Program in Genetics, Genomics, and Bioinformatics, University at Buffalo-State University of New York, Buffalo, United States.
Department of Biology, Miami University, Oxford, United States.
Elife. 2024 Oct 11;13:RP96738. doi: 10.7554/eLife.96738.

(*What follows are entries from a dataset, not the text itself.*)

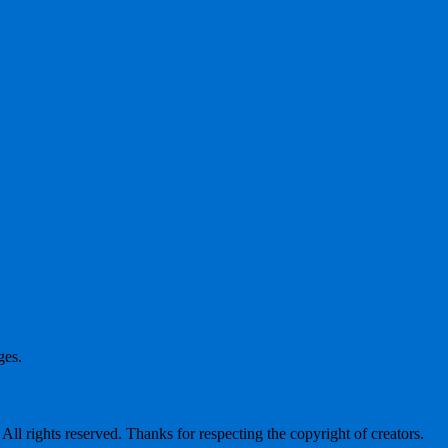
ges.
l rights reserved. Thanks for respecting the copyright of creators.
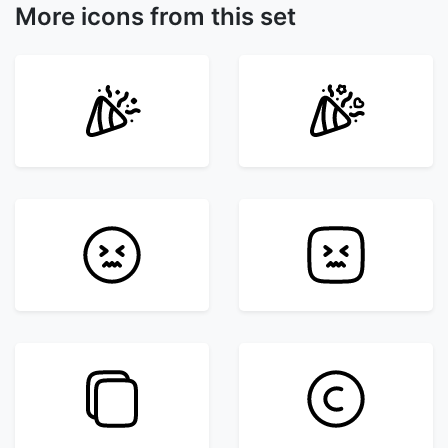
More icons from this set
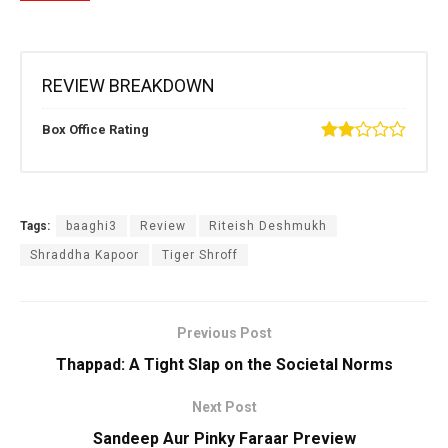
REVIEW BREAKDOWN
Box Office Rating
Tags:
baaghi3
Review
Riteish Deshmukh
Shraddha Kapoor
Tiger Shroff
Previous Post
Thappad: A Tight Slap on the Societal Norms
Next Post
Sandeep Aur Pinky Faraar Preview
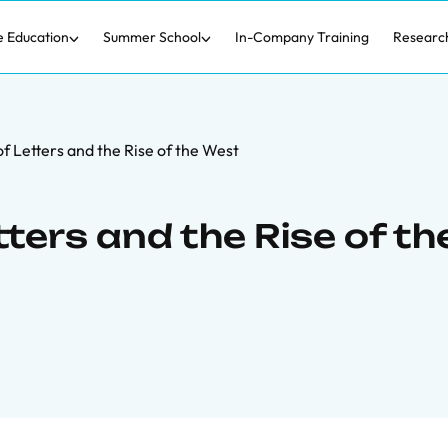
e Education
Summer School
In-Company Training
Researc
f Letters and the Rise of the West
tters and the Rise of th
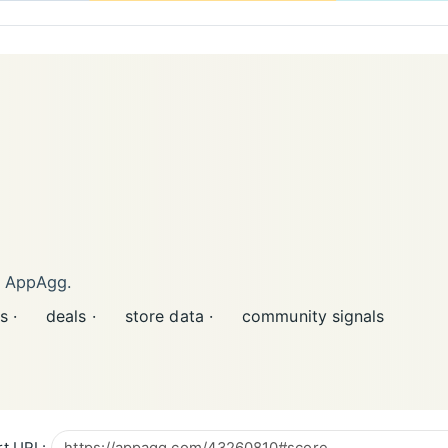
n AppAgg.
s ·
deals ·
store data ·
community signals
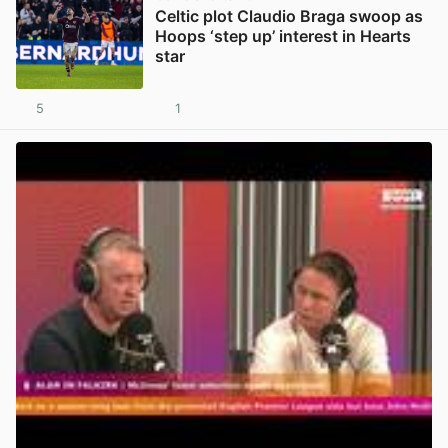
Celtic plot Claudio Braga swoop as
Hoops ‘step up’ interest in Hearts
star
5
1
View post in new tab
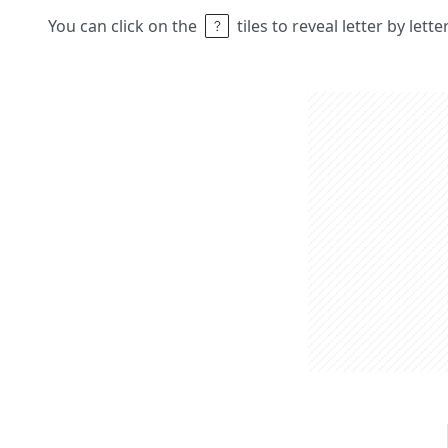
You can click on the
tiles to reveal letter by lett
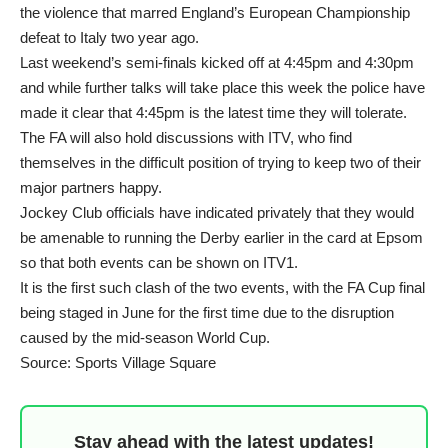
the violence that marred England’s European Championship
defeat to Italy two year ago.
Last weekend’s semi-finals kicked off at 4:45pm and 4:30pm
and while further talks will take place this week the police have
made it clear that 4:45pm is the latest time they will tolerate.
The FA will also hold discussions with ITV, who find
themselves in the difficult position of trying to keep two of their
major partners happy.
Jockey Club officials have indicated privately that they would
be amenable to running the Derby earlier in the card at Epsom
so that both events can be shown on ITV1.
It is the first such clash of the two events, with the FA Cup final
being staged in June for the first time due to the disruption
caused by the mid-season World Cup.
Source: Sports Village Square
Stay ahead with the latest updates!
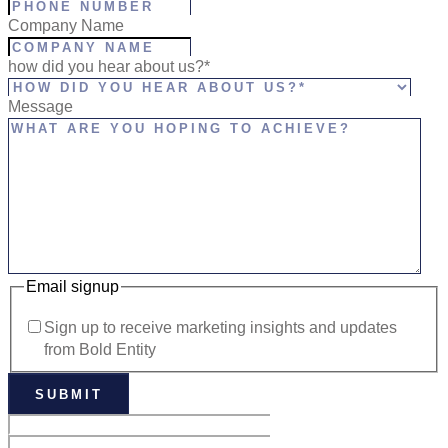
Company Name
how did you hear about us?*
Message
Email signup
Sign up to receive marketing insights and updates
from Bold Entity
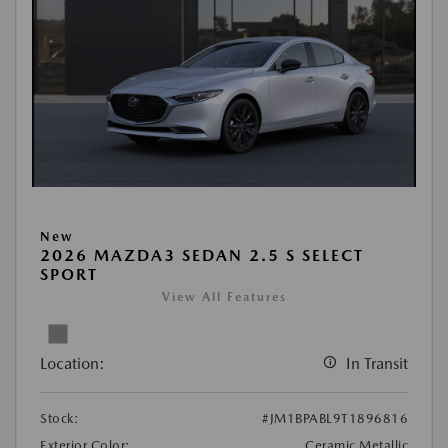
New
2026 MAZDA3 SEDAN 2.5 S SELECT
SPORT
View All Features
Location:
In Transit
Stock:
#JM1BPABL9T1896816
Exterior Color:
Ceramic Metallic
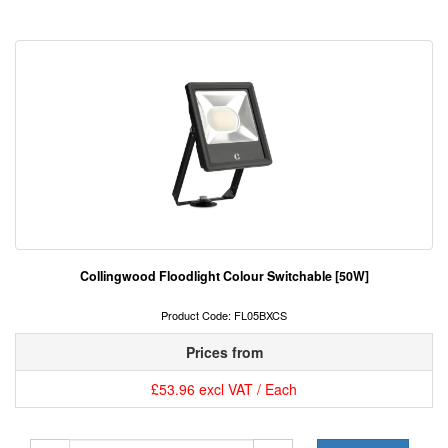
Collingwood Floodlight Colour Switchable [50W]
Product Code: FL05BXCS
Prices from
£53.96 excl VAT / Each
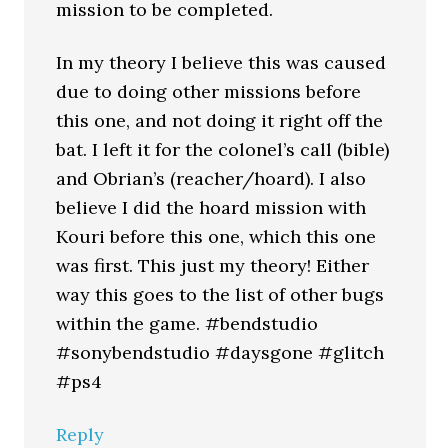
mission to be completed.
In my theory I believe this was caused
due to doing other missions before
this one, and not doing it right off the
bat. I left it for the colonel’s call (bible)
and Obrian’s (reacher/hoard). I also
believe I did the hoard mission with
Kouri before this one, which this one
was first. This just my theory! Either
way this goes to the list of other bugs
within the game. #bendstudio
#sonybendstudio #daysgone #glitch
#ps4
Reply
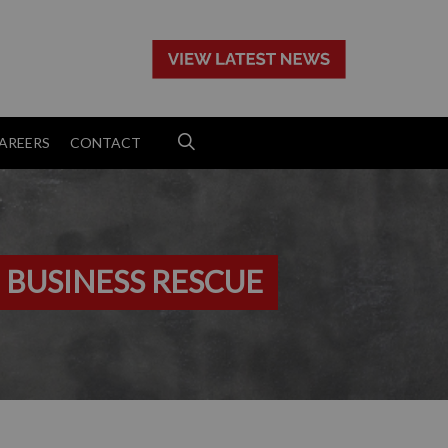
>
AREERS
CONTACT
 BUSINESS RESCUE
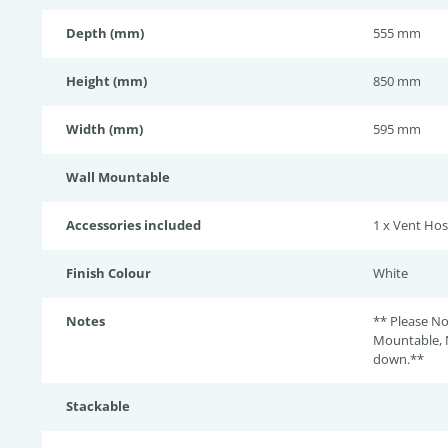
Depth (mm)
555 mm
Height (mm)
850 mm
Width (mm)
595 mm
Wall Mountable
Accessories included
1 x Vent Ho
Finish Colour
White
Notes
** Please No
Mountable, 
down.**
Stackable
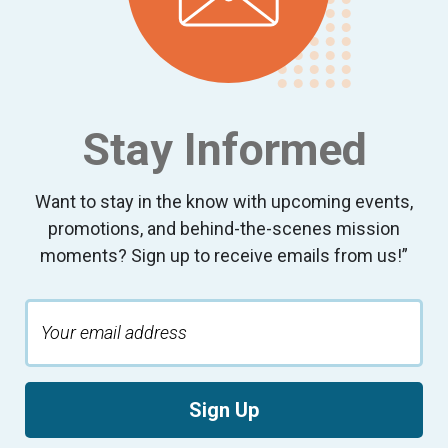
Stay Informed
Want to stay in the know with upcoming events,
promotions, and behind-the-scenes mission
moments? Sign up to receive emails from us!”
Sign Up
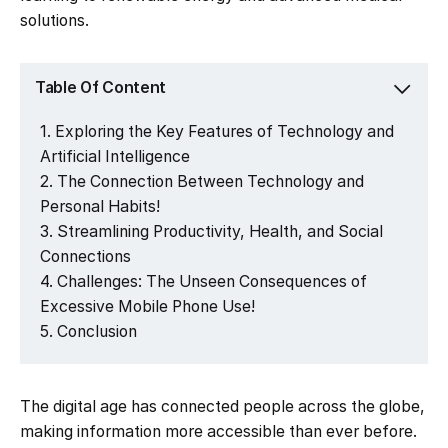
solutions.
Table Of Content
Exploring the Key Features of Technology and
Artificial Intelligence
The Connection Between Technology and
Personal Habits!
Streamlining Productivity, Health, and Social
Connections
Challenges: The Unseen Consequences of
Excessive Mobile Phone Use!
Conclusion
The digital age has connected people across the globe,
making information more accessible than ever before.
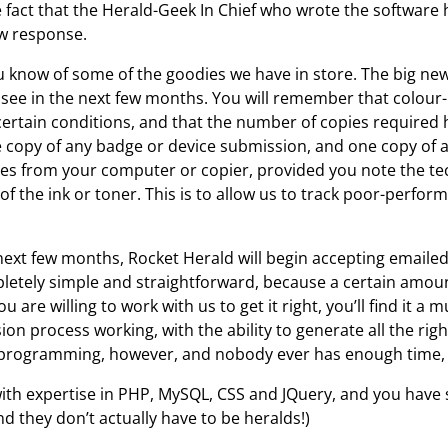
e fact that the Herald-Geek In Chief who wrote the softwar
ow response.
ou know of some of the goodies we have in store. The big ne
 see in the next few months. You will remember that colou
ertain conditions, and that the number of copies required
e copy of any badge or device submission, and one copy o
pies from your computer or copier, provided you note the 
of the ink or toner. This is to allow us to track poor-perf
ext few months, Rocket Herald will begin accepting emailed 
pletely simple and straightforward, because a certain amount 
 are willing to work with us to get it right, you’ll find it a
sion process working, with the ability to generate all the rig
 programming, however, and nobody ever has enough time, s
ith expertise in PHP, MySQL, CSS and JQuery, and you have
 they don’t actually have to be heralds!)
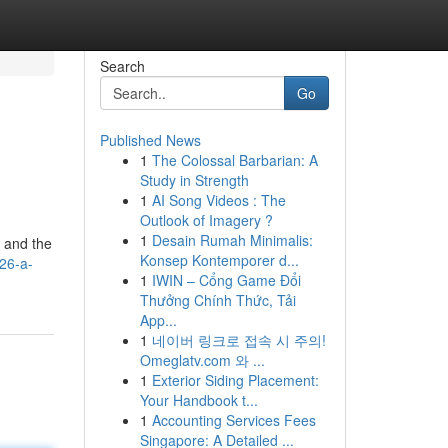
Search
Go
Published News
1
The Colossal Barbarian: A
Study in Strength
1
AI Song Videos : The
Outlook of Imagery ?
1
Desain Rumah Minimalis:
" and the
Konsep Kontemporer d...
26-a-
1
IWIN – Cổng Game Đổi
Thưởng Chính Thức, Tải
App...
1
네이버 링크로 접속 시 주의!
Omeglatv.com 와 ...
1
Exterior Siding Placement:
Your Handbook t...
1
Accounting Services Fees
Singapore: A Detailed ...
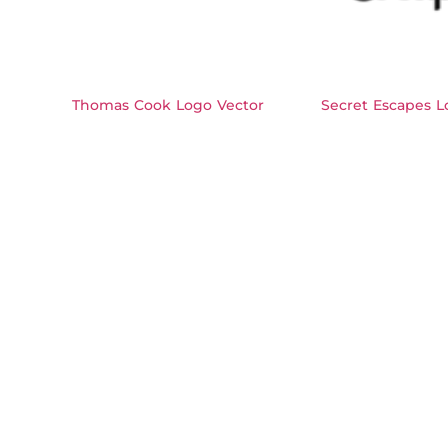
Thomas Cook Logo Vector
Secret Escapes L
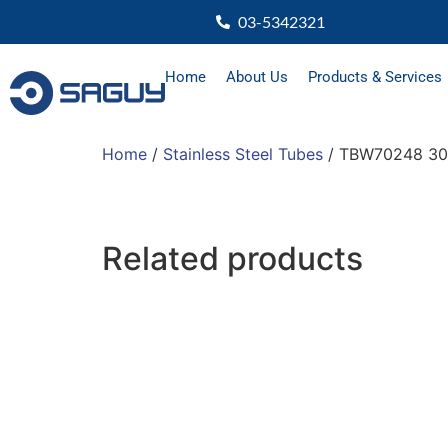
03-5342321
Home
About Us
Products & Services
Home
/
Stainless Steel Tubes
/ TBW70248 30
Related products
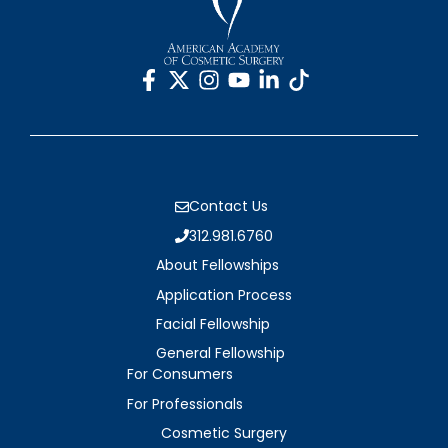
Contact Us
312.981.6760
About Fellowships
Application Process
Facial Fellowship
General Fellowship
For Consumers
For Professionals
Cosmetic Surgery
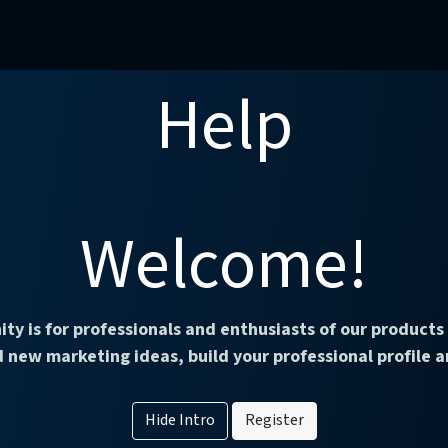
mercial Operations
Technical Operations
Adverse Events
Help
Welcome!
ty is for professionals and enthusiasts of our products 
 new marketing ideas, build your professional profile
Hide Intro
Register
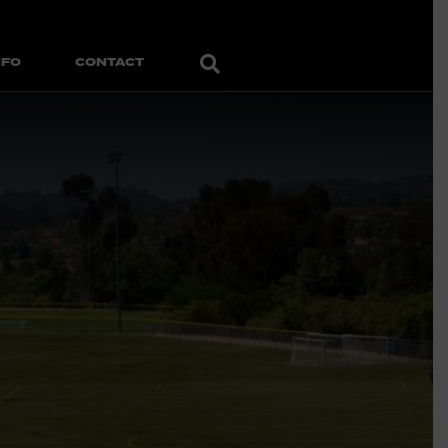
Search
NFO
CONTACT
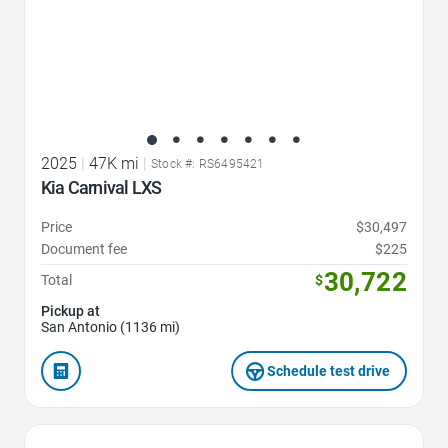
2025
|
47K mi
|
Stock #: RS6495421
Kia Carnival LXS
Price
$30,497
Document fee
$225
30,722
Total
$
Pickup at
San Antonio (1136 mi)
Schedule test drive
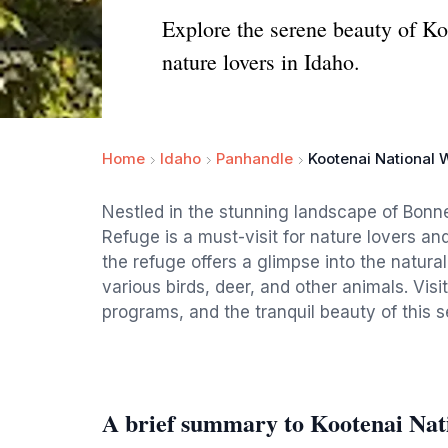
Explore the serene beauty of Koo
nature lovers in Idaho.
Home
Idaho
Panhandle
Kootenai National W
Nestled in the stunning landscape of Bonner
Refuge is a must-visit for nature lovers an
the refuge offers a glimpse into the natural
various birds, deer, and other animals. Visit
programs, and the tranquil beauty of this s
A brief summary to Kootenai Nati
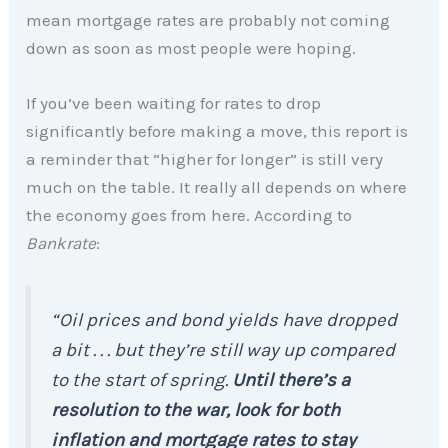
mean mortgage rates are probably not coming
down as soon as most people were hoping.
If you’ve been waiting for rates to drop
significantly before making a move, this report is
a reminder that “higher for longer” is still very
much on the table. It really all depends on where
the economy goes from here. According to
Bankrate
:
“Oil prices and bond yields have dropped
a bit . . . but they’re still way up compared
to the start of spring.
Until there’s a
resolution to the war, look for both
inflation and mortgage rates to stay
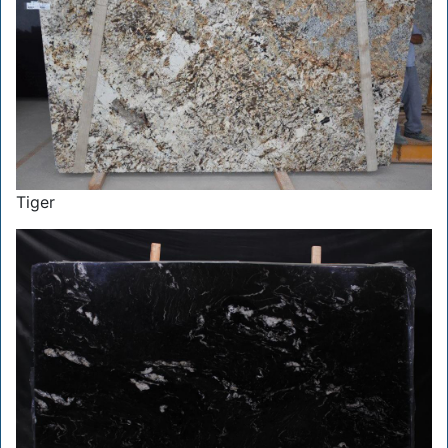
Tiger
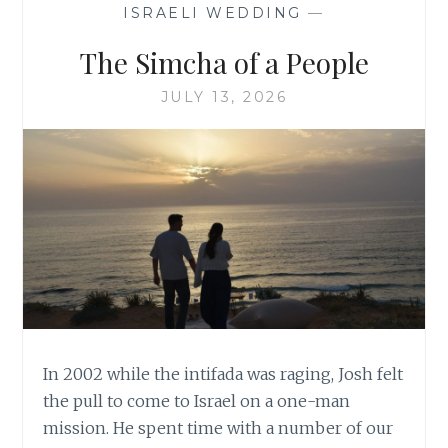
ISRAELI WEDDING
—
The Simcha of a People
JULY 13, 2026
In 2002 while the intifada was raging, Josh felt
the pull to come to Israel on a one-man
mission. He spent time with a number of our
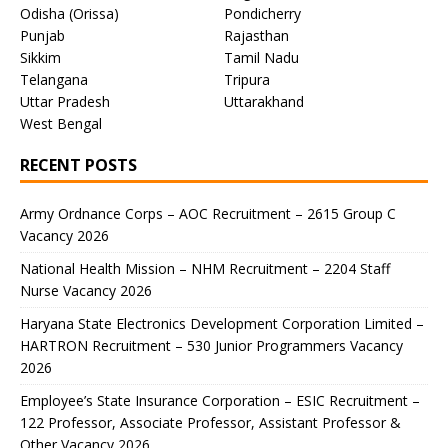
Odisha (Orissa)
Pondicherry
Punjab
Rajasthan
Sikkim
Tamil Nadu
Telangana
Tripura
Uttar Pradesh
Uttarakhand
West Bengal
RECENT POSTS
Army Ordnance Corps – AOC Recruitment – 2615 Group C
Vacancy 2026
National Health Mission – NHM Recruitment – 2204 Staff
Nurse Vacancy 2026
Haryana State Electronics Development Corporation Limited –
HARTRON Recruitment – 530 Junior Programmers Vacancy
2026
Employee’s State Insurance Corporation – ESIC Recruitment –
122 Professor, Associate Professor, Assistant Professor &
Other Vacancy 2026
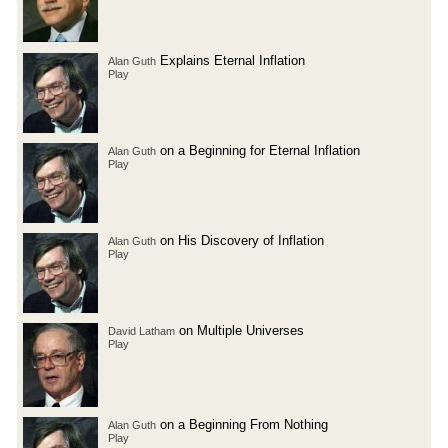
Explains Eternal Inflation
Alan Guth
Play
on a Beginning for Eternal Inflation
Alan Guth
Play
on His Discovery of Inflation
Alan Guth
Play
on Multiple Universes
David Latham
Play
on a Beginning From Nothing
Alan Guth
Play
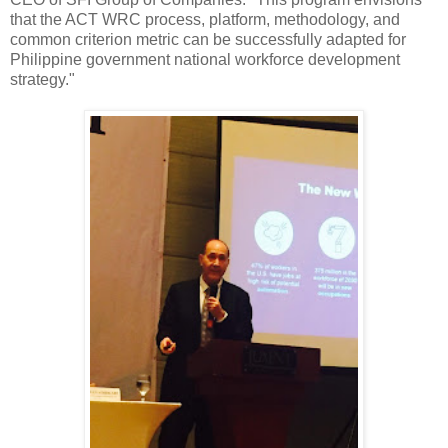
that the ACT WRC process, platform, methodology, and
common criterion metric can be successfully adapted for
Philippine government national workforce development
strategy."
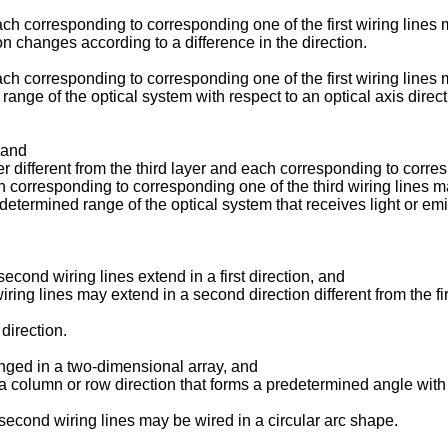
each corresponding to corresponding one of the first wiring line
ion changes according to a difference in the direction.
ach corresponding to corresponding one of the first wiring lines
range of the optical system with respect to an optical axis direct
; and
ayer different from the third layer and each corresponding to corres
ach corresponding to corresponding one of the third wiring lines
determined range of the optical system that receives light or emits 
f second wiring lines extend in a first direction, and
 wiring lines may extend in a second direction different from the fir
direction.
anged in a two-dimensional array, and
a column or row direction that forms a predetermined angle with th
of second wiring lines may be wired in a circular arc shape.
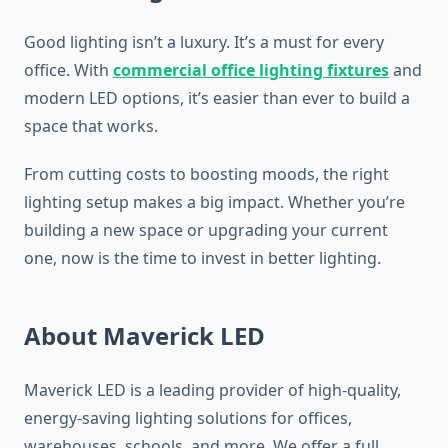
Good lighting isn’t a luxury. It’s a must for every
office. With
commercial office lighting fixtures
and
modern LED options, it’s easier than ever to build a
space that works.
From cutting costs to boosting moods, the right
lighting setup makes a big impact. Whether you’re
building a new space or upgrading your current
one, now is the time to invest in better lighting.
About Maverick LED
Maverick LED is a leading provider of high-quality,
energy-saving lighting solutions for offices,
warehouses, schools, and more. We offer a full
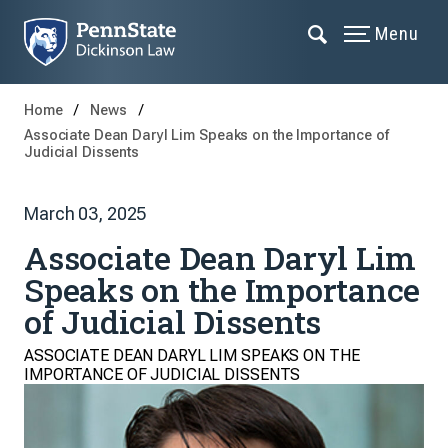
Menu
Home
News
Associate Dean Daryl Lim Speaks on the Importance of
Judicial Dissents
March 03, 2025
Associate Dean Daryl Lim
Speaks on the Importance
of Judicial Dissents
ASSOCIATE DEAN DARYL LIM SPEAKS ON THE
IMPORTANCE OF JUDICIAL DISSENTS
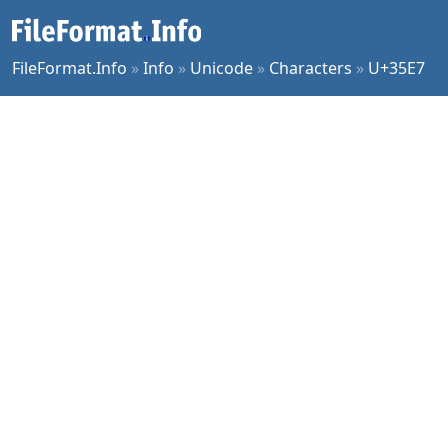
FileFormat.Info
»
Info
»
Unicode
»
Characters
»
U+35E7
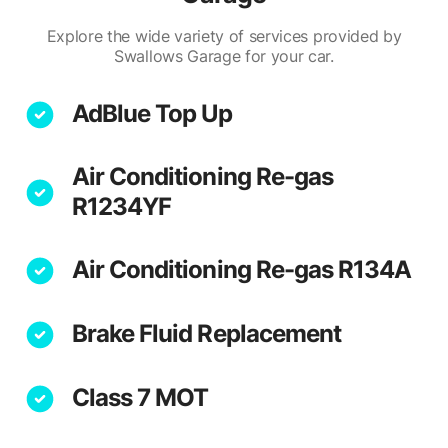
Explore the wide variety of services provided by
Swallows Garage for your car.
AdBlue Top Up
Air Conditioning Re-gas
R1234YF
Air Conditioning Re-gas R134A
Brake Fluid Replacement
Class 7 MOT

Annotation of newly sequenced genomes frequently includes genes, but rarely covers important non-coding genomic features such as the -regulatory modules-e.g., enhancers and silencers-that regulate gene expression. Here, we begin to remedy this situation by developing a workflow for rapid initial annotation of insect regulatory sequences, and provide a searchable database resource with enhancer predictions for 33 genomes. Using our previously developed SCRMshaw computational enhancer prediction method, we predict over 2.8 million regulatory sequences along with the tissues where they are expected to be active, in a set of insect species ranging over 360 million years of evolution. Extensive analysis and validation of the data provides several lines of evidence suggesting that we achieve a high true-positive rate for enhancer prediction. One, we show that our predictions target specific loci, rather than random genomic locations. Two, we predict enhancers in orthologous loci across a diverged set of species to a significantly higher degree than random expectation would allow. Three, we demonstrate that our predictions are highly enriched for regions of accessible chromatin. Four, we achieve a validation rate in excess of 70% using in vivo reporter gene assays. As we continue to annotate both new tissues and new species, our regulatory annotation resource will provide a rich source of data for the research community and will have utility for both small-scale (single gene, single species) and large-scale (many genes, many species) studies of gene regulation. In particular, the ability to search for functionally related regulatory elements in orthologous loci should greatly facilitate studies of enhancer evolution even among distantly related species.
注释新测序的基因组通常包括基因,但很少涵盖重要的非编码基因组特征,如调节基因表达的 -调控模块-例如,增强子和沉默子。在这里,我们通过开发一种快速初始注释昆虫调控序列的工作流程来开始弥补这种情况,并为 33 个基因组提供了一个可搜索的增强子预测数据库资源。使用我们之前开发的 SCRMshaw 计算增强子预测方法,我们预测了超过 280 万个调控序列,以及它们预计活跃的组织,这些序列涵盖了超过 3.6 亿年的进化历史的昆虫物种。对数据的广泛分析和验证提供了几条证据表明,我们实现了高的增强子预测真阳性率。首先,我们表明我们的预测针对特定的基因座,而不是随机的基因组位置。其次,我们在一组分化的物种中预测到了同源基因座中的增强子,其程度明显高于随机预期。第三,我们证明了我们的预测高度富集于可及染色质区域。第四,我们通过体内报告基因检测实现了超过 70%的验证率。随着我们继续注释新的组织和新的物种,我们的调控注释资源将为研究社区提供丰富的数据来源,并且对于小规模(单个基因,单个物种)和大规模(多个基因,多个物种)的基因调控研究都将具有实用性。特别是,在同源基因座中搜索功能相关的调控元件的能力应该极大地促进增强子进化的研究,即使在远缘物种之间也是如此。